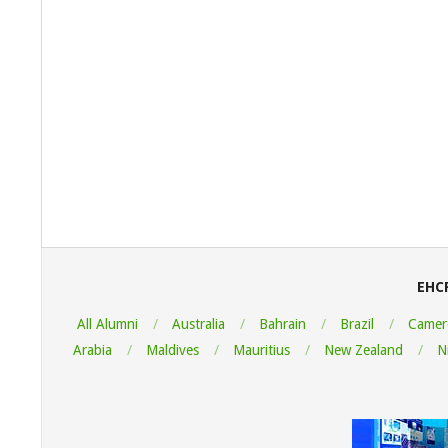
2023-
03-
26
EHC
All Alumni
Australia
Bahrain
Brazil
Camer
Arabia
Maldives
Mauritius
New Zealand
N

* * *

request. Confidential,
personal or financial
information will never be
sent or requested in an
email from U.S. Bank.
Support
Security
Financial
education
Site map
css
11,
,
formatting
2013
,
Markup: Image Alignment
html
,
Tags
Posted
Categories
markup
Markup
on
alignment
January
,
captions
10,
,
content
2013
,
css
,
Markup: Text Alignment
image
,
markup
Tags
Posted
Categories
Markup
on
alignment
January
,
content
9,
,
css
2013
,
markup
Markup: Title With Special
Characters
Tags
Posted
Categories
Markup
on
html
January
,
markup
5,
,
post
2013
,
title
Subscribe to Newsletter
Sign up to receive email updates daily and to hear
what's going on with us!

---

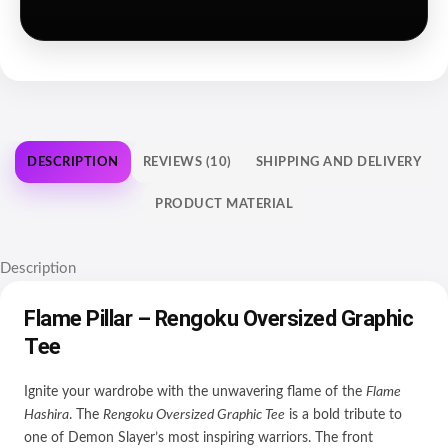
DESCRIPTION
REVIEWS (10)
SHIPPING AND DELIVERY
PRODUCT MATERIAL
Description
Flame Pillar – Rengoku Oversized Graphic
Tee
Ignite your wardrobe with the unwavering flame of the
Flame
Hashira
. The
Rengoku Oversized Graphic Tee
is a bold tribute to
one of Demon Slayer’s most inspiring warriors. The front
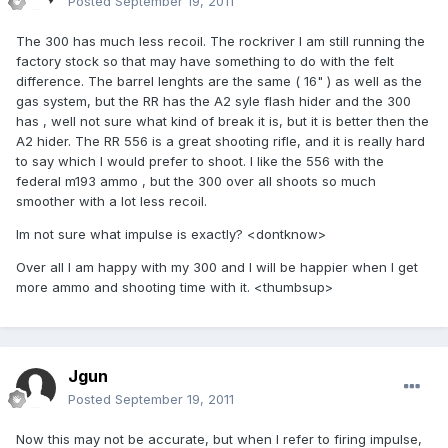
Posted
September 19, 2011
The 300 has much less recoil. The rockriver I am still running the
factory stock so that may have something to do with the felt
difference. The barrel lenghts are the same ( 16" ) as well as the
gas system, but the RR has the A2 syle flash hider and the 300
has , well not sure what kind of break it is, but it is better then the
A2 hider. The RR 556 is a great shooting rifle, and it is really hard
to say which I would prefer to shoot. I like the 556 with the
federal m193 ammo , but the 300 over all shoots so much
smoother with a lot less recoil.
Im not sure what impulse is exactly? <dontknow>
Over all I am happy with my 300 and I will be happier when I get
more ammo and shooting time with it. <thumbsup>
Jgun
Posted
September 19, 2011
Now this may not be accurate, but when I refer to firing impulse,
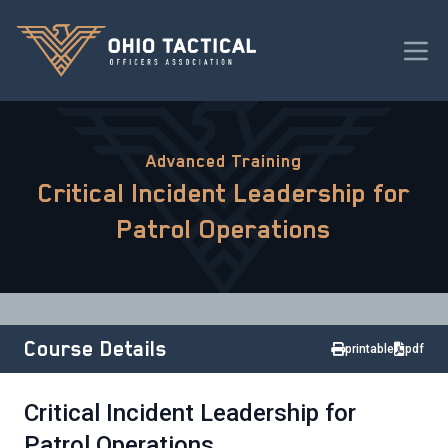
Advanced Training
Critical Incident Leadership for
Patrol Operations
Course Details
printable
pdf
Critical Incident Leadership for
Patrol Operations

### THE TASK
Go back to the listing above and write out the lines starting at the one with "one of Demon" and ending at the one with "difference. The barrel", inclusive, exactly and without pictures.

### RESULT OF THE EXERCISE
one of Demon Slayer’s most inspiring warriors. The front
Posted
September 19, 2011
The 300 has much less recoil. The rockriver I am still running the
factory stock so that may have something to do with the felt
difference. The barrel lenghts are the same ( 16" ) as well as the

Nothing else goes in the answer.